I installed fedora core 4 on a hard drive with HDA designator. Since then, I bought a slightly larger HD and installed fedora 8 on it. When I make the larger hd primary and the smaller hd secondary via the pc ribbon cable, fedora 8 doesn't recognize the smaller hd and I suspect it's because both were originally installed as HDA at different times. So, how do I modify the smaller hd to become HDB?
All I really want to do, is mount the smaller hd so I can copy files between the hard drives.
Thanks much folks!!
AIUI, the linux kernel determines which drive is which based on the bus location, bus 0 master is hda, bus 0 slave is hdb, bus 1 master is hdc, etc. But the location of the files in the tree depends on where the partitions are mounted, and that's determined by the /etc/fstab file.
Are you saying that the drive is now completely unavailable? Or does it just not boot up correctly or something? Try running 'cat /proc/partitions' to see what block devices your kernel is actually seeing.
I suspect this is probably a (hardware) jumper issue on the drives themselves.

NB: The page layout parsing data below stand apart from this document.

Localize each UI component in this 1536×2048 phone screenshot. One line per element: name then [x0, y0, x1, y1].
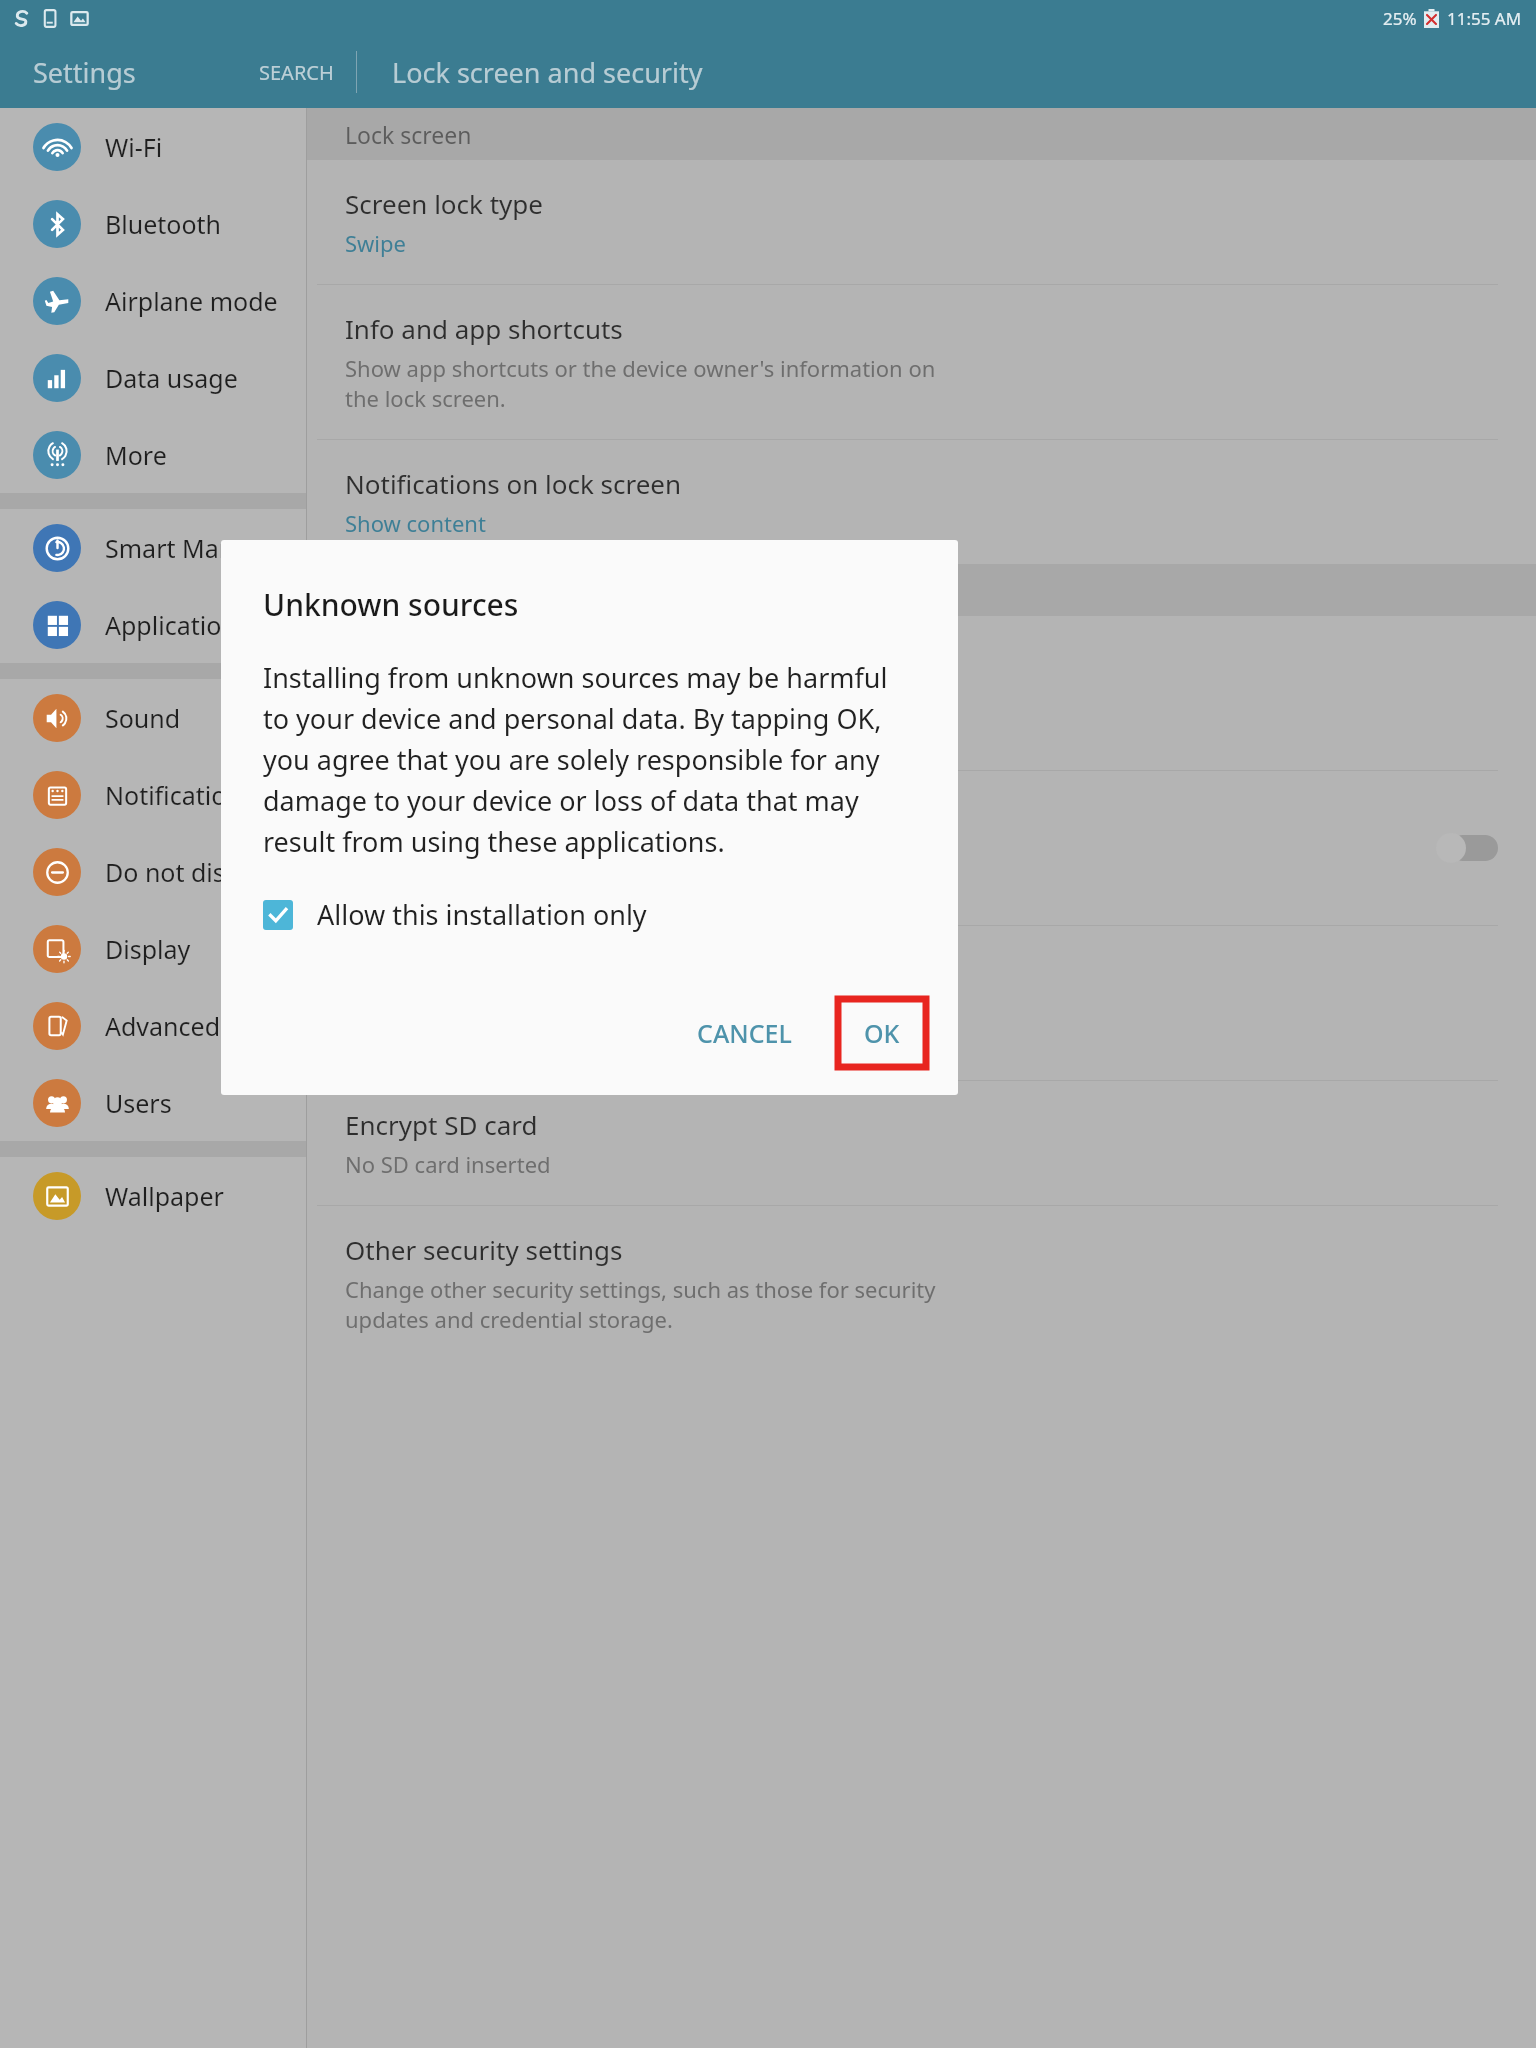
- button[interactable]: Display: [0, 910, 306, 987]
- staticText: Allow this installation only: [317, 896, 647, 933]
- staticText: Show content: [345, 508, 486, 538]
- staticText: Screen lock type: [345, 186, 543, 221]
- button[interactable]: Other security settings: [307, 1206, 1536, 1360]
- button[interactable]: Smart Manager: [0, 509, 306, 586]
- staticText: Installing from unknown sources may be h…: [263, 659, 916, 860]
- button[interactable]: Do not disturb: [0, 833, 306, 910]
- staticText: Protect your device by using a screen lo…: [345, 994, 891, 1054]
- button[interactable]: Info and app shortcuts: [307, 285, 1536, 439]
- staticText: Display: [105, 932, 191, 966]
- staticText: Users: [105, 1086, 172, 1120]
- button[interactable]: Airplane mode: [0, 262, 306, 339]
- staticText: Smart Manager: [105, 531, 288, 565]
- button[interactable]: Unknown sources toggle: [1436, 833, 1498, 863]
- staticText: Advanced features: [105, 1009, 306, 1043]
- staticText: Lock screen: [345, 119, 472, 150]
- button[interactable]: Users: [0, 1064, 306, 1141]
- staticText: Data usage: [105, 361, 238, 395]
- staticText: Encrypt SD card: [345, 1107, 538, 1142]
- staticText: Show app shortcuts or the device owner's…: [345, 353, 936, 413]
- staticText: 11:55 AM: [1447, 7, 1522, 30]
- staticText: Notifications: [105, 778, 254, 812]
- button[interactable]: SEARCH: [259, 59, 334, 86]
- staticText: OK: [864, 1016, 900, 1050]
- staticText: Change other security settings, such as …: [345, 1274, 936, 1334]
- button[interactable]: Wi-Fi: [0, 108, 306, 185]
- button[interactable]: Settings: [33, 54, 136, 91]
- staticText: Allow apps from sources other than the P…: [345, 839, 713, 899]
- staticText: Applications: [105, 608, 249, 642]
- staticText: Wallpaper: [105, 1179, 224, 1213]
- staticText: Info and app shortcuts: [345, 311, 623, 346]
- staticText: More connections: [105, 438, 306, 472]
- staticText: Unknown sources: [345, 797, 563, 832]
- button[interactable]: Advanced features: [0, 987, 306, 1064]
- button[interactable]: Screen lock type: [307, 160, 1536, 284]
- button[interactable]: Notifications: [0, 756, 306, 833]
- staticText: Bluetooth: [105, 207, 222, 241]
- button[interactable]: Sound: [0, 679, 306, 756]
- button[interactable]: Wallpaper: [0, 1157, 306, 1234]
- button[interactable]: Allow this installation only: [221, 892, 689, 937]
- staticText: Airplane mode: [105, 284, 278, 318]
- staticText: CANCEL: [697, 1016, 792, 1050]
- staticText: Sound: [105, 701, 181, 735]
- button[interactable]: Data usage: [0, 339, 306, 416]
- staticText: Unknown sources: [263, 584, 519, 625]
- staticText: Do not disturb: [105, 855, 275, 889]
- staticText: Secure your device by using your fingerp…: [345, 684, 685, 744]
- staticText: 25%: [1383, 7, 1417, 30]
- staticText: Wi-Fi: [105, 130, 163, 164]
- button[interactable]: Notifications on lock screen: [307, 440, 1536, 564]
- staticText: Other security settings: [345, 1232, 623, 1267]
- button[interactable]: More connections: [0, 416, 306, 493]
- button[interactable]: Unknown sources: [307, 771, 1536, 925]
- staticText: No SD card inserted: [345, 1149, 551, 1179]
- staticText: Fingerprints: [345, 642, 495, 677]
- button[interactable]: Fingerprints: [307, 616, 1536, 770]
- button[interactable]: CANCEL: [679, 1002, 810, 1064]
- button[interactable]: OK: [836, 997, 928, 1069]
- staticText: Lock screen and security: [392, 54, 703, 91]
- staticText: Swipe: [345, 228, 406, 258]
- button[interactable]: Secure startup: [307, 926, 1536, 1080]
- button[interactable]: Bluetooth: [0, 185, 306, 262]
- button[interactable]: Applications: [0, 586, 306, 663]
- staticText: Notifications on lock screen: [345, 466, 682, 501]
- button[interactable]: Encrypt SD card: [307, 1081, 1536, 1205]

If either/both is specifically jumpered for master/slave, moving them around like that isn't going to work as you want.
Make them both "cable select" - and use a new "80" ribbon cable, not the old grey "40" cable.
This morning I noticed a partition (/boot) on my smaller hd was visible under 'computer'. When I mounted the volume, I actually have visibility into the /boot partition of my second hd.
Cat /proc/partitions provides (in part)
major minor #blocks name
8 0 9999864 sda
8 1 200781 sda1
8 2 9791017 sda2
8 16 4210920 sdb
8 17 104391 sdb1
8 18 4104607 sdb2
........
So AIUI is seeing a sda, and sdb. Trick is to mount more than just a partition from the second hd.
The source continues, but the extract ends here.